Judul
: Porno! Feminisme, Seksualitas dan Pornografi
di Media
Pengarang : AhmadJunaidi
Penerbit : PT.Grasindo
ISBN : 978-979-081-792-0
Halaman : 135 halaman
Pengarang : AhmadJunaidi
Penerbit : PT.Grasindo
ISBN : 978-979-081-792-0
Halaman : 135 halaman
Perdebatan
seputar kebebasan ekspresi dan pornogarfi dalam masyarakat, termasuk pers,
sejauh ini belum menemukan benang merah. Diskursus tersebut tampak adanya
keberagaman tentang apa yang dimaksud dengan kebebasan ekspresi dan batasan
dari pornografi.
Sebagian
masyarakat melihat pornografi dan erotisme dapat membawa dampak negatif,
merusak tatanan moral. UU anti Pornografi pun dibentuk. Sementara sebagian
lain, termasuk sebagian pers berharap UU pornografi tidak menjadi alat
pengekang kebebasan dan menghukum pers dan tentu saja kepentingan ekonomi pers
merugi.
Ahmad
Junaidi, dalam Porno! Feminisme, Seksualitas dan Pornografi di Media membahas
sejauh mana media cetak memahami kebebasan ekspresi dan pornografi serta batasan-batasanya.
Tetapi, berusaha tidak menempatkan perempuan sebagai objek yang dirugikan.

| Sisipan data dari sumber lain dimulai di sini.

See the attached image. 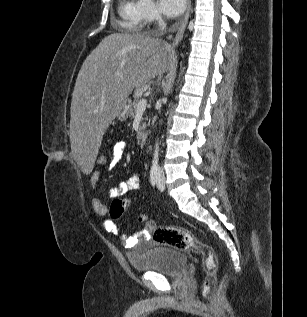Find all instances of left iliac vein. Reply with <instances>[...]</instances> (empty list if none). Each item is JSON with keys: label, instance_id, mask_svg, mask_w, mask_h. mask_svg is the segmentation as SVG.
Masks as SVG:
<instances>
[{"label": "left iliac vein", "instance_id": "1", "mask_svg": "<svg viewBox=\"0 0 307 317\" xmlns=\"http://www.w3.org/2000/svg\"><path fill=\"white\" fill-rule=\"evenodd\" d=\"M157 187L161 191L164 190L165 180H164L163 174H159V176H158Z\"/></svg>", "mask_w": 307, "mask_h": 317}]
</instances>
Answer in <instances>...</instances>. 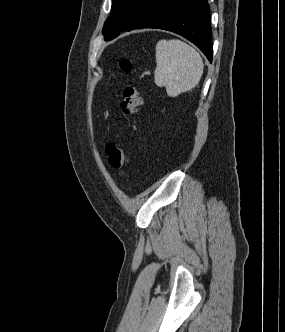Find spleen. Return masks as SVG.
Here are the masks:
<instances>
[{"mask_svg":"<svg viewBox=\"0 0 285 332\" xmlns=\"http://www.w3.org/2000/svg\"><path fill=\"white\" fill-rule=\"evenodd\" d=\"M156 64L155 84L165 87L170 97L195 88L204 68L200 54L178 39H163L157 42Z\"/></svg>","mask_w":285,"mask_h":332,"instance_id":"spleen-1","label":"spleen"}]
</instances>
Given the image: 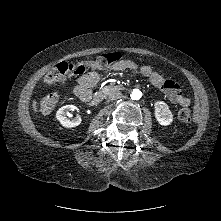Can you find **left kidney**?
<instances>
[{"label":"left kidney","mask_w":221,"mask_h":221,"mask_svg":"<svg viewBox=\"0 0 221 221\" xmlns=\"http://www.w3.org/2000/svg\"><path fill=\"white\" fill-rule=\"evenodd\" d=\"M155 106V118L160 125L168 126L173 121V115L169 110V106L163 101H157Z\"/></svg>","instance_id":"obj_1"}]
</instances>
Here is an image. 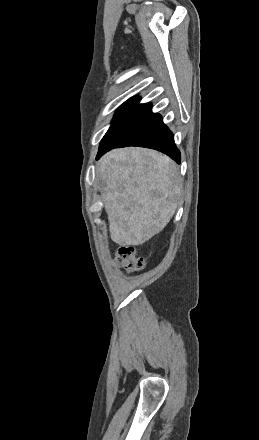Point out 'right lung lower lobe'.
Instances as JSON below:
<instances>
[{
    "label": "right lung lower lobe",
    "mask_w": 259,
    "mask_h": 440,
    "mask_svg": "<svg viewBox=\"0 0 259 440\" xmlns=\"http://www.w3.org/2000/svg\"><path fill=\"white\" fill-rule=\"evenodd\" d=\"M151 107L150 103L138 105L121 124L103 138L96 159L112 148L140 146L161 151L180 164V152L172 132L163 123L161 115L152 113Z\"/></svg>",
    "instance_id": "1"
}]
</instances>
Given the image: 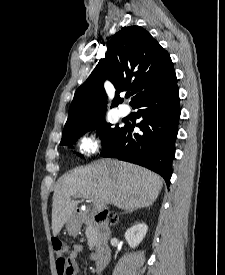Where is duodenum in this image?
Listing matches in <instances>:
<instances>
[{"mask_svg": "<svg viewBox=\"0 0 225 275\" xmlns=\"http://www.w3.org/2000/svg\"><path fill=\"white\" fill-rule=\"evenodd\" d=\"M99 214V213H98ZM97 214V215H98ZM97 215L94 219L84 217L85 225L92 223L94 231L96 234V253H95V263L96 268L101 270L105 268L111 258V247L108 244V240L111 236L110 230L107 224L97 218Z\"/></svg>", "mask_w": 225, "mask_h": 275, "instance_id": "duodenum-1", "label": "duodenum"}]
</instances>
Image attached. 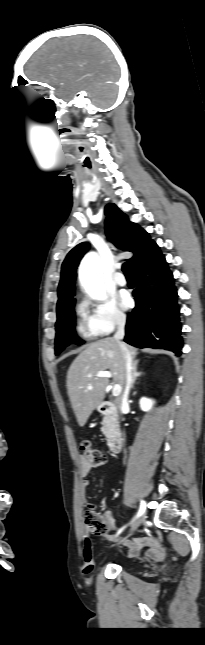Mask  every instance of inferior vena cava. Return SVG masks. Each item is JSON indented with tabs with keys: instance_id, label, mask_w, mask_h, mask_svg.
Returning <instances> with one entry per match:
<instances>
[{
	"instance_id": "1",
	"label": "inferior vena cava",
	"mask_w": 205,
	"mask_h": 645,
	"mask_svg": "<svg viewBox=\"0 0 205 645\" xmlns=\"http://www.w3.org/2000/svg\"><path fill=\"white\" fill-rule=\"evenodd\" d=\"M125 323L126 320L125 318H120L117 322V331L114 335V339L120 343V347L123 352L124 360H125V372H126V383L124 387L123 394L118 402V408L121 410L125 405L128 404V397L130 393V388L132 386V381H133V373H132V358L130 355L129 350L127 347L122 344L120 341L124 338L125 335Z\"/></svg>"
}]
</instances>
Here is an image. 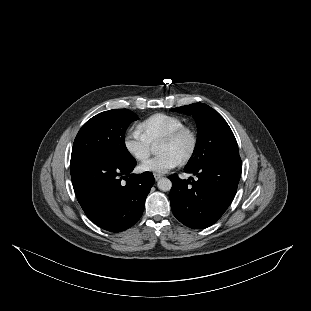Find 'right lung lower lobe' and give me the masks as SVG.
<instances>
[{
  "label": "right lung lower lobe",
  "instance_id": "98d812e1",
  "mask_svg": "<svg viewBox=\"0 0 311 311\" xmlns=\"http://www.w3.org/2000/svg\"><path fill=\"white\" fill-rule=\"evenodd\" d=\"M135 165V159L126 163L102 156L70 163L77 200L87 217L102 229L124 231L142 216L155 179L151 172L130 174ZM123 178L125 185L121 184Z\"/></svg>",
  "mask_w": 311,
  "mask_h": 311
}]
</instances>
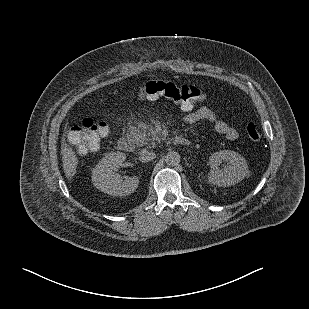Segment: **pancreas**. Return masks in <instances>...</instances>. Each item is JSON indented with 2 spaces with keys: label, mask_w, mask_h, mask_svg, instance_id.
Segmentation results:
<instances>
[{
  "label": "pancreas",
  "mask_w": 309,
  "mask_h": 309,
  "mask_svg": "<svg viewBox=\"0 0 309 309\" xmlns=\"http://www.w3.org/2000/svg\"><path fill=\"white\" fill-rule=\"evenodd\" d=\"M139 134L143 136V134H146V133H144L143 131H140ZM153 137H154V136H152V137L146 136L145 139H146L147 141L152 142V141H153V140H152ZM155 137H156V136H155Z\"/></svg>",
  "instance_id": "obj_1"
}]
</instances>
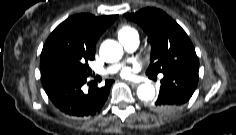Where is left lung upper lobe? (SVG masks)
Wrapping results in <instances>:
<instances>
[{"label": "left lung upper lobe", "instance_id": "1", "mask_svg": "<svg viewBox=\"0 0 236 135\" xmlns=\"http://www.w3.org/2000/svg\"><path fill=\"white\" fill-rule=\"evenodd\" d=\"M124 16L138 23L148 35L152 50L148 75L199 64L194 46L185 31L166 13L156 8H145Z\"/></svg>", "mask_w": 236, "mask_h": 135}]
</instances>
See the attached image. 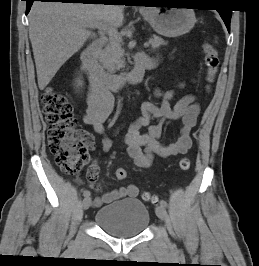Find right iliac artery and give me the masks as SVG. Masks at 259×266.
<instances>
[{
  "label": "right iliac artery",
  "instance_id": "obj_1",
  "mask_svg": "<svg viewBox=\"0 0 259 266\" xmlns=\"http://www.w3.org/2000/svg\"><path fill=\"white\" fill-rule=\"evenodd\" d=\"M83 195H84L85 198H89V197H90V191L85 190V191L83 192Z\"/></svg>",
  "mask_w": 259,
  "mask_h": 266
}]
</instances>
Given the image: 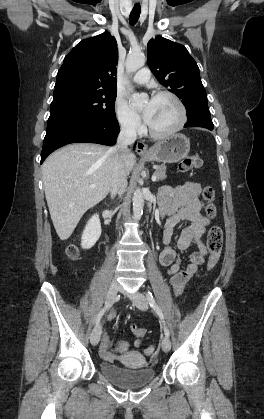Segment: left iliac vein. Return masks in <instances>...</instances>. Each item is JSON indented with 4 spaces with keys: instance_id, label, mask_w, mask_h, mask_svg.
<instances>
[{
    "instance_id": "1",
    "label": "left iliac vein",
    "mask_w": 264,
    "mask_h": 419,
    "mask_svg": "<svg viewBox=\"0 0 264 419\" xmlns=\"http://www.w3.org/2000/svg\"><path fill=\"white\" fill-rule=\"evenodd\" d=\"M130 297L138 309L146 310L148 308L147 299L141 292H136L135 294L130 295ZM162 349L166 353L171 349V341L167 336L162 339Z\"/></svg>"
}]
</instances>
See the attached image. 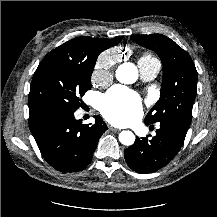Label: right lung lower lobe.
<instances>
[{
	"instance_id": "right-lung-lower-lobe-1",
	"label": "right lung lower lobe",
	"mask_w": 217,
	"mask_h": 217,
	"mask_svg": "<svg viewBox=\"0 0 217 217\" xmlns=\"http://www.w3.org/2000/svg\"><path fill=\"white\" fill-rule=\"evenodd\" d=\"M30 130L43 158L58 171L78 172L91 161L107 125L95 116L93 125L82 124L74 112L51 111L29 117Z\"/></svg>"
}]
</instances>
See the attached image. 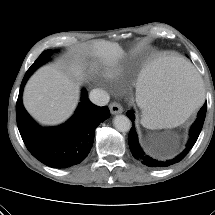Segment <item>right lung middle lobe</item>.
<instances>
[{
    "instance_id": "dd1d6c3e",
    "label": "right lung middle lobe",
    "mask_w": 215,
    "mask_h": 215,
    "mask_svg": "<svg viewBox=\"0 0 215 215\" xmlns=\"http://www.w3.org/2000/svg\"><path fill=\"white\" fill-rule=\"evenodd\" d=\"M50 50L44 51L37 60L32 64V66L28 69L30 73H33L39 66L44 64L49 59Z\"/></svg>"
}]
</instances>
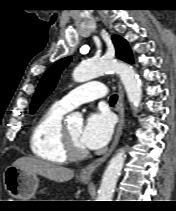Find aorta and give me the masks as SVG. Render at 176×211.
I'll return each instance as SVG.
<instances>
[{"mask_svg":"<svg viewBox=\"0 0 176 211\" xmlns=\"http://www.w3.org/2000/svg\"><path fill=\"white\" fill-rule=\"evenodd\" d=\"M109 72L119 74L131 106L137 109L142 100V85L138 75L131 66L108 59L88 60L75 67L72 76L76 82H86ZM72 116L82 120V116L79 113H74ZM125 157V150L120 149L109 161L102 177L97 201H112Z\"/></svg>","mask_w":176,"mask_h":211,"instance_id":"aorta-1","label":"aorta"}]
</instances>
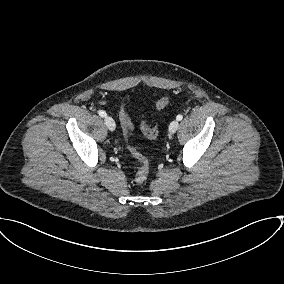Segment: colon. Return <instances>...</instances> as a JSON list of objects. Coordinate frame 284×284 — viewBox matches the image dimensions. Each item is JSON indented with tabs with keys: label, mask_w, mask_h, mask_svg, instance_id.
<instances>
[{
	"label": "colon",
	"mask_w": 284,
	"mask_h": 284,
	"mask_svg": "<svg viewBox=\"0 0 284 284\" xmlns=\"http://www.w3.org/2000/svg\"><path fill=\"white\" fill-rule=\"evenodd\" d=\"M168 102V96L161 97L156 103L157 110L162 111L167 106ZM119 115L128 142V148L131 154L140 162V167L135 174L134 180L136 183L141 184L147 179L149 175L150 163L149 160L131 143V135L133 128L124 106H121ZM140 128L144 136L149 139H154L159 134V129L156 125L149 126L145 121H141Z\"/></svg>",
	"instance_id": "colon-1"
}]
</instances>
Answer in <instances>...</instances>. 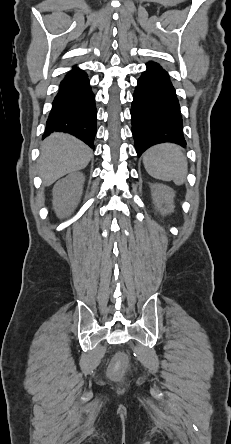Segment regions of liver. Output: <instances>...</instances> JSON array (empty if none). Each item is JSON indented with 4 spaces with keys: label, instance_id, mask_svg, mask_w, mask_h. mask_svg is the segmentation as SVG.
Masks as SVG:
<instances>
[{
    "label": "liver",
    "instance_id": "obj_1",
    "mask_svg": "<svg viewBox=\"0 0 231 444\" xmlns=\"http://www.w3.org/2000/svg\"><path fill=\"white\" fill-rule=\"evenodd\" d=\"M92 150L82 141L64 133H54L41 145L38 160L39 175L49 186L66 174L85 168L92 158Z\"/></svg>",
    "mask_w": 231,
    "mask_h": 444
}]
</instances>
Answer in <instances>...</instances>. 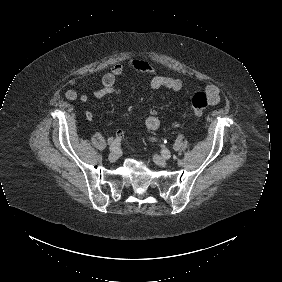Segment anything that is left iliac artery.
I'll use <instances>...</instances> for the list:
<instances>
[{
  "label": "left iliac artery",
  "instance_id": "obj_1",
  "mask_svg": "<svg viewBox=\"0 0 282 282\" xmlns=\"http://www.w3.org/2000/svg\"><path fill=\"white\" fill-rule=\"evenodd\" d=\"M164 158L169 159L171 157L170 151L167 148H163L161 151Z\"/></svg>",
  "mask_w": 282,
  "mask_h": 282
}]
</instances>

Selama ini, Junaidi memandang media hanya memanfaatkan perempuan sebagai objek
untuk menatangkan keuntungan.
Dalam
buku terbitan Grasindo ini terdapat beberapa pandangan berbeda terkait
feminisme, seksualitas, dan pornografi di media. Misalnya saja aliran Feminisme
Radikal Kultural, aliran ini berpikir sebaiknya media tidak memanfaatkan
perempuan sebagai komoditi industri. Aliran ini hampir sama dengan pandangan
agamawan dan teolog feminis.
Aliran
Feminisme Radikal Kultural menolak jika perempuan dijadikan objek dan
properti untuk memenuhi hasrat pembacanya yang didominasi kaum Adam. Dengan
demikian, perempuan akan semakin tertindas dan lemah. Sementara kaum patriarki,
di mana laki-laki lebih dominan terus berkuasa dan semena-mena. Akhirnya,
terciptalah ketidakadilan gender.
Berbeda
dengan aliran Feminisme Radikal Libetraian, pornografi dan seksualitas wanita
dalam media merupakan salah satu dari kebebasan berekspresi yang selama ini
terkekang oleh kekuasaan patriarki. Bahkan, dalam buku setebal 135 halaman ini
dikatakan pornografi dan erotisme bagian dari seni dan perempuan berhak
melakukan apapun atas dirinya sendiri.
Dari
penelitian yang dilakukan penulis, banyak media yang beranggapan bahwa
pornografi dan seksualitas perempuan harus didukung dengan dalih kebebasan
berekspresi. Bagi Junaidi, yang merendahkan perempuan adalah budaya patriarki
dan jurnalis-jurnalis yang tidak memiliki sensitive gender. Bukan media.
Dengan
berprespektif feminis, ia kemas diskursus kontroversial ini menjadi sebuah
bacaan yang menarik. Ia juga memberikan kesempatan kepada perempuan untuk
bersuara. Buku Porno!, penting bagi semua kalangan, baik laki-laki, perempuan,
politisi, agamawan, atau media dalam meminimalisir adanya ketidakadilan gender.
Selain
itu, buku ini pun bisa menjadi bahan rujukan bagi mahasiswa yang mengambil
konsentrasi dalamstudi kajian gender. Junaidi mampu menulis buku ini dengan
bahasa yang lugas dan mengalir, sehingga pembaca mudah memahami.
Namun,
ibarat pepatah “bagaikan gading yang tak retak”, buku ini masih terdapat
kekurangan. Misalnya saja, masih kurang teliti dalam penulisan, sehingga masih
banyak kesalahan kata dalam buku tersebut. Selain itu, masih terdapat kata-kata
asing yang kurang dimengerti, tentu akan menyulitkan pembaca dalam memahaminya.